Page-level text extractions:
________________
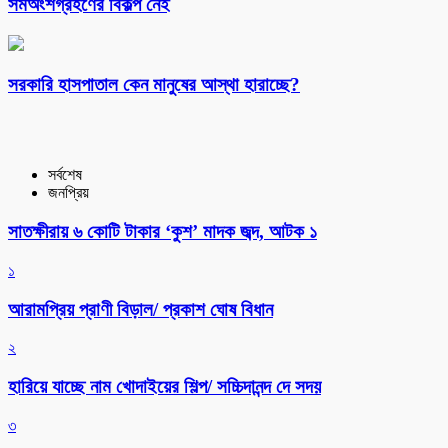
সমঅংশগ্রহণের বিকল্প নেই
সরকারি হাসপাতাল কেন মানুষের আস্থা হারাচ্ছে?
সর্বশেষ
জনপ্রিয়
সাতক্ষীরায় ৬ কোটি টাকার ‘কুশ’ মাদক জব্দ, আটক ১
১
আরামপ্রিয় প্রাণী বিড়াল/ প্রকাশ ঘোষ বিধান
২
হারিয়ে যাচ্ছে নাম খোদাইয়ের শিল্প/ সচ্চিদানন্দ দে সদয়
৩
________________
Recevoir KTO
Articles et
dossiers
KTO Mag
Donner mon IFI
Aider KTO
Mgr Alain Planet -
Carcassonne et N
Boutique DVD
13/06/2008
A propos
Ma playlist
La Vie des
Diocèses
________________
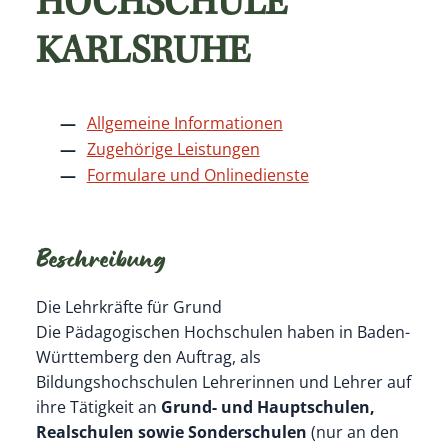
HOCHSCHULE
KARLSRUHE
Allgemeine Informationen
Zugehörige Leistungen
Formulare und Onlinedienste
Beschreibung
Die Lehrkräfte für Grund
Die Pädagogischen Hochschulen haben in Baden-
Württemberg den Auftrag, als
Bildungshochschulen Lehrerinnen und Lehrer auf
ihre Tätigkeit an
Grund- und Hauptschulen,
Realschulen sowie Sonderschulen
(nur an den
________________
Directions: What is the number of lines above that contain the string "Grund"? Answer with the number alone.

Result for this exercise: 2